> _Extracted records_:
··········
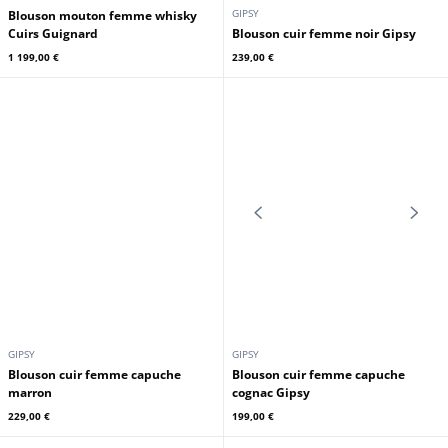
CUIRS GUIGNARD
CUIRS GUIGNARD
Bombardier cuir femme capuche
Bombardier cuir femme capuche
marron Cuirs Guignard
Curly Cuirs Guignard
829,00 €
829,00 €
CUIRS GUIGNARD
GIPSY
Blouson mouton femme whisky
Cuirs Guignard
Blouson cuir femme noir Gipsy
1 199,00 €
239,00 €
··········
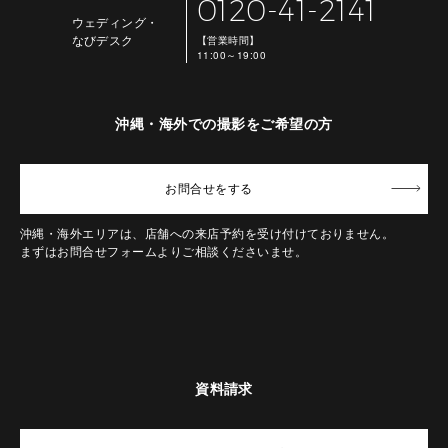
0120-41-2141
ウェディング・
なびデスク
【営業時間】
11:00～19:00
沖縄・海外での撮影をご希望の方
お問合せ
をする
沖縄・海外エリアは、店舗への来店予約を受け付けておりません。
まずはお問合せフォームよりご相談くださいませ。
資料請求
··········
Copy out the lines of the data where the string "femme" occurs.

> _Answer box_:
Bombardier cuir femme capuche
Bombardier cuir femme capuche
Blouson mouton femme whisky
Blouson cuir femme noir Gipsy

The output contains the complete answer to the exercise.